À l'origine, deux jeunes Roquebrunoises qui s'ennuient en ce lendemain de Saint-Sylvestre. Et un « passe-temps » découvert sur Facebook.
Mais dans la nuit, fortement secoué par ce message anonyme, l'un des destinataires choisis au hasard, prend contact avec la gendarmerie de l'Alpes d'Huez où il demeure. La machine est lancée : « On est dans le cadre d'une procédure criminelle, soit pour homicide, soit pour recel de cadavre,explique le commissaire de Menton, Eric Joudelat, dont les services ont traité cette affaire.Il y a présomption de crime et cela demande une réaction immédiate. Une procédure de recherche en téléphonie a été lancée, suivie par la mise en place d'une surveillance de police. L'interpellation a eu lieu dans le cadre d'une procédure de flagrant délit.»
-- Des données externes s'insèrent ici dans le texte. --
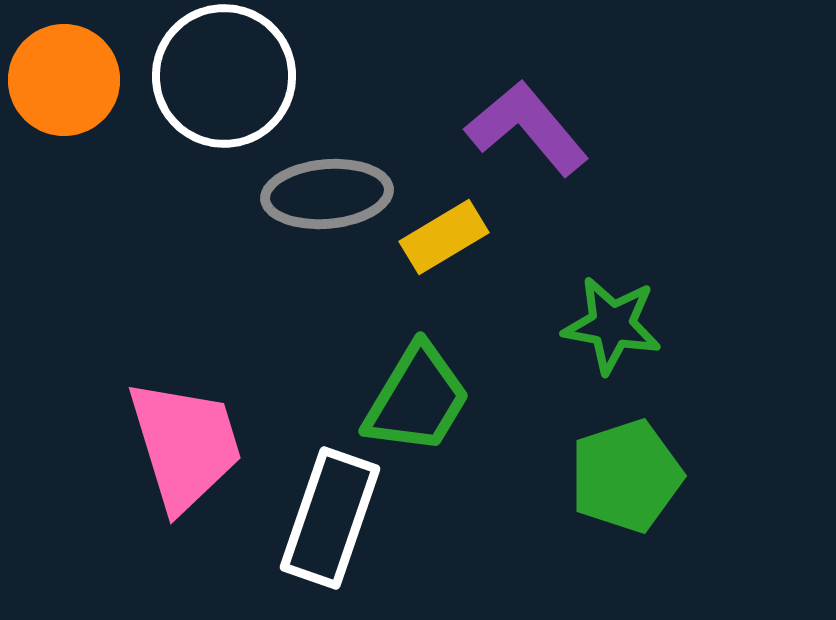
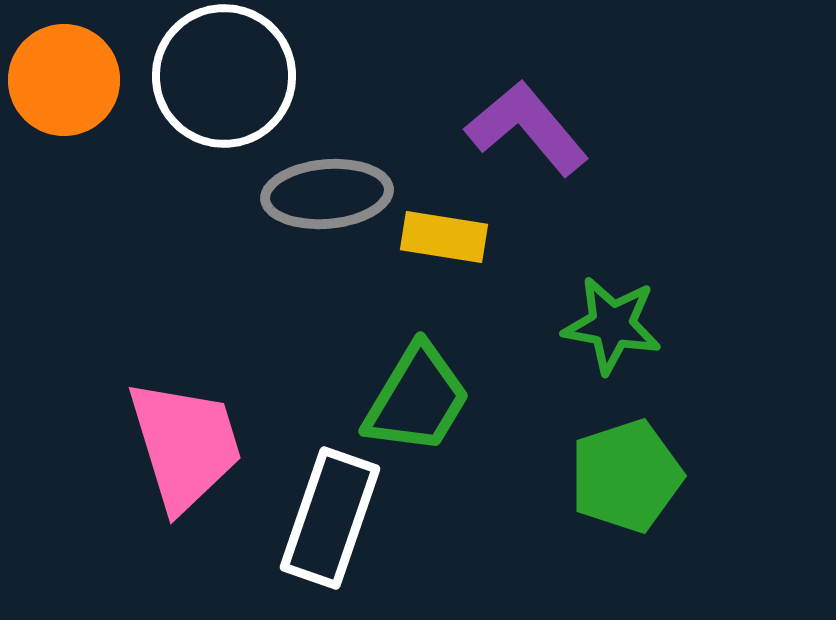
yellow rectangle: rotated 40 degrees clockwise
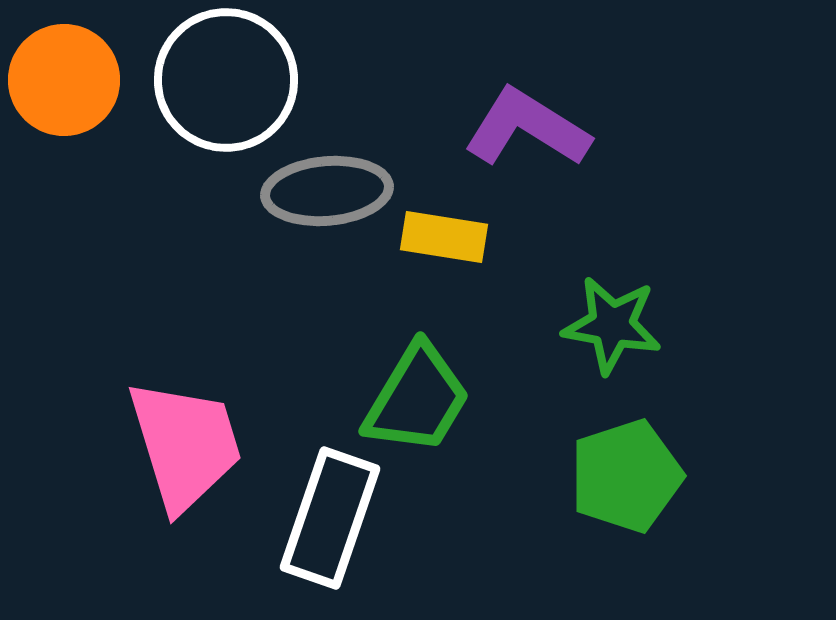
white circle: moved 2 px right, 4 px down
purple L-shape: rotated 18 degrees counterclockwise
gray ellipse: moved 3 px up
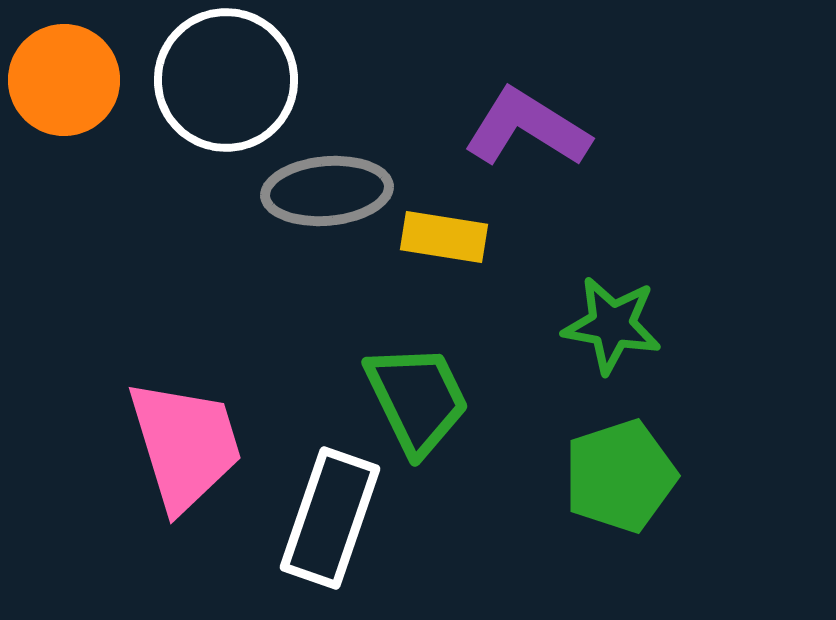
green trapezoid: rotated 57 degrees counterclockwise
green pentagon: moved 6 px left
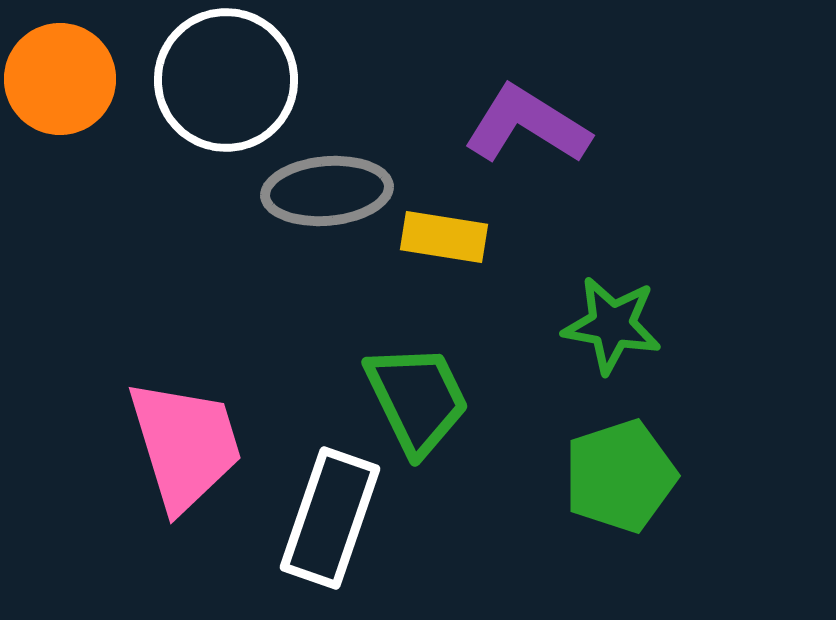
orange circle: moved 4 px left, 1 px up
purple L-shape: moved 3 px up
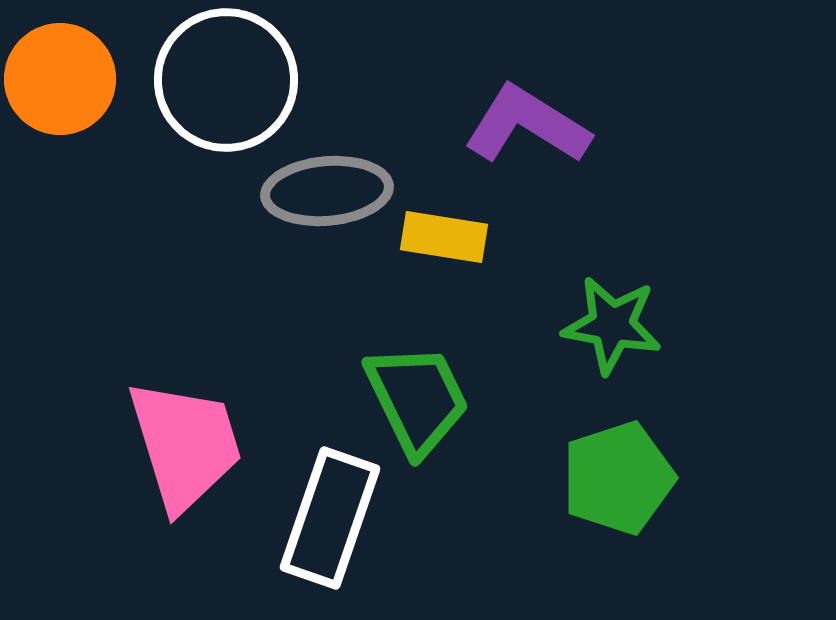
green pentagon: moved 2 px left, 2 px down
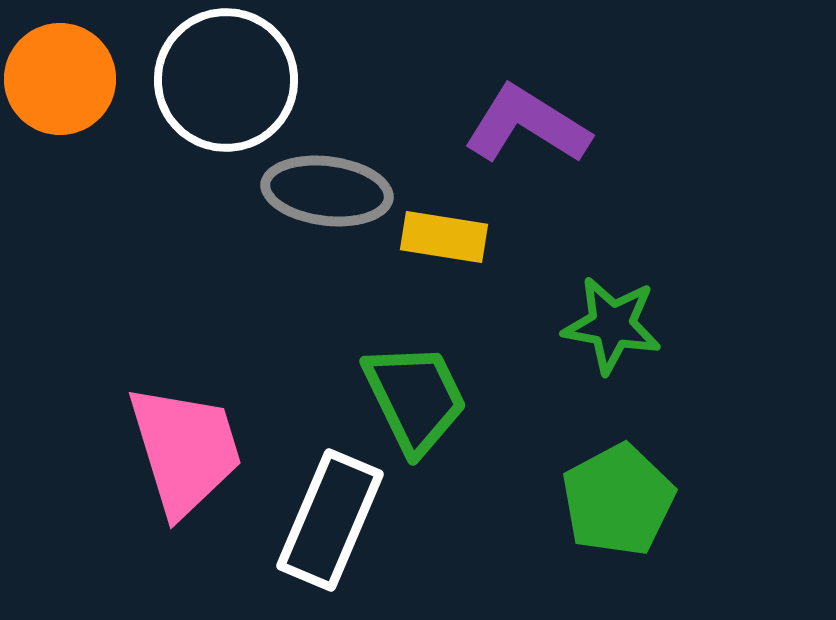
gray ellipse: rotated 12 degrees clockwise
green trapezoid: moved 2 px left, 1 px up
pink trapezoid: moved 5 px down
green pentagon: moved 22 px down; rotated 10 degrees counterclockwise
white rectangle: moved 2 px down; rotated 4 degrees clockwise
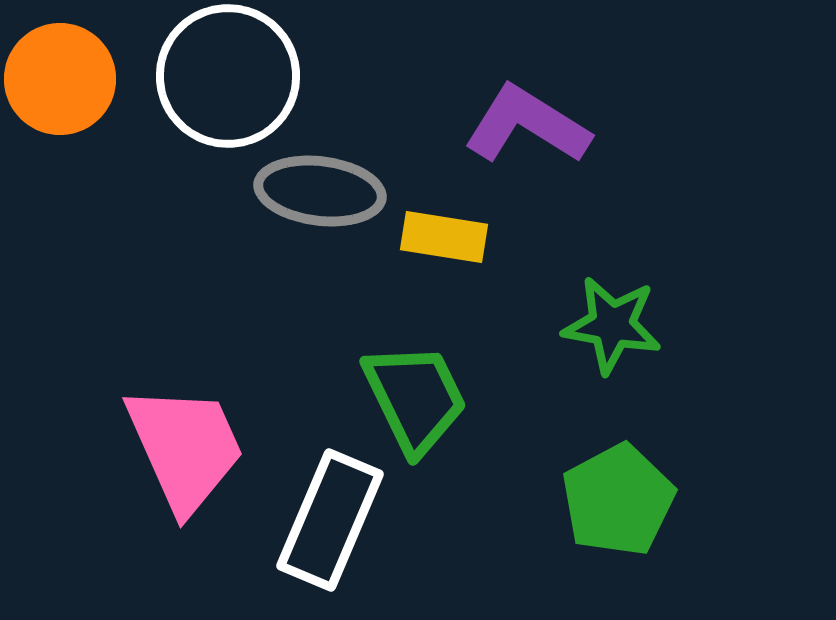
white circle: moved 2 px right, 4 px up
gray ellipse: moved 7 px left
pink trapezoid: moved 2 px up; rotated 7 degrees counterclockwise
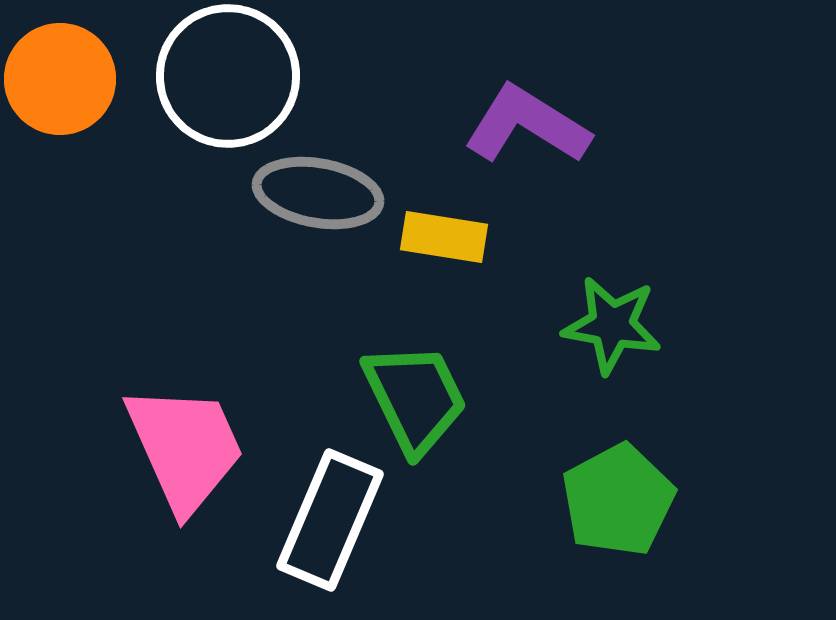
gray ellipse: moved 2 px left, 2 px down; rotated 3 degrees clockwise
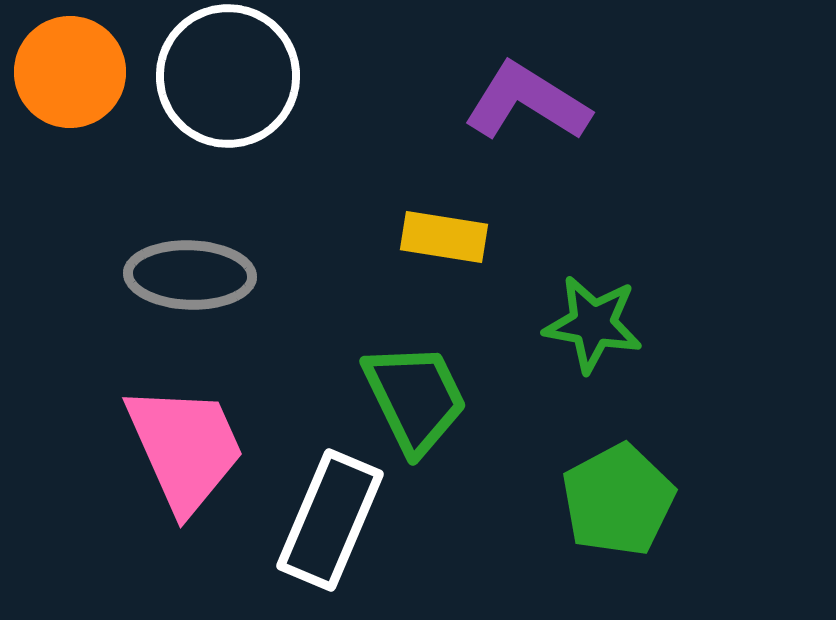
orange circle: moved 10 px right, 7 px up
purple L-shape: moved 23 px up
gray ellipse: moved 128 px left, 82 px down; rotated 8 degrees counterclockwise
green star: moved 19 px left, 1 px up
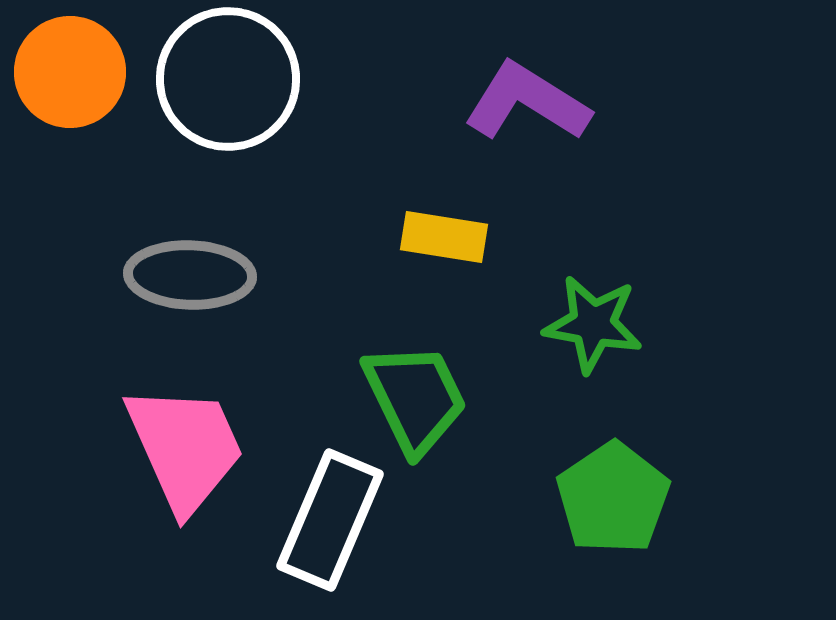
white circle: moved 3 px down
green pentagon: moved 5 px left, 2 px up; rotated 6 degrees counterclockwise
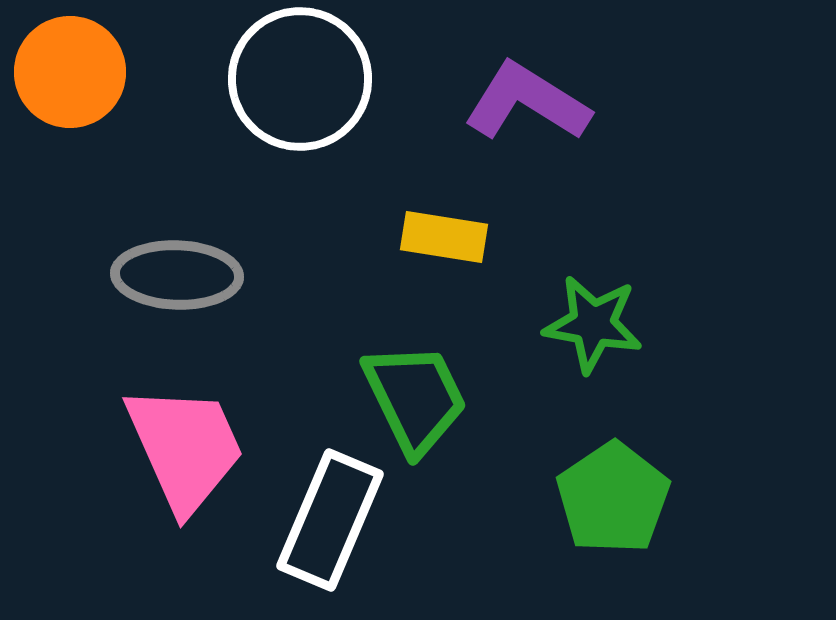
white circle: moved 72 px right
gray ellipse: moved 13 px left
À l'arrivée, alors que sa « complice » n'était pas inquiétée, l'auteur du message, Ornella Cuvillon, a été interpellée à son domicile de l'avenue Bedoux, le 4 au matin .
Une expérience qu'elle et sa mère ne sont pas prêtes d'oublier : « A 9 heures, trois policiers en civil se sont présentés à mon domicile en demandant à voir ma fille, raconte Nathalie Cuvillon. N'ayant pas voulu les laisser rentrer, je suis moi-même allée la réveiller. Ils lui ont montré un papier et demandé si elle avait écrit le texte qui y figurait. Elle leur a confirmé en précisant que c'était une blague. Et là, ils l'ont embarquée en refusant que je l'accompagne. »
Une différence de perception
Nathalie fait alors le rapprochement avec trois véhicules de police, dont un banalisé, qu'elle avait repérés la veille au soir alors qu'elle sortait avec sa famille pour fêter son anniversaire.
« Je n'aurais jamais imaginé que c'était pour ma fille… ».
Alors qu'elle est entendue au commissariat de Menton, Ornella reconnaît les faits et écope d'une présentation devant le juge le 30 janvier prochain avec à la clef un rappel à la loi pour « dénonciation mensongère d'un crime ».
Si elle ne remet pas en question cette sanction, Nathalie, plus choquée que sa fille, dénonce le « traitement » dont Ornella a fait l'objet.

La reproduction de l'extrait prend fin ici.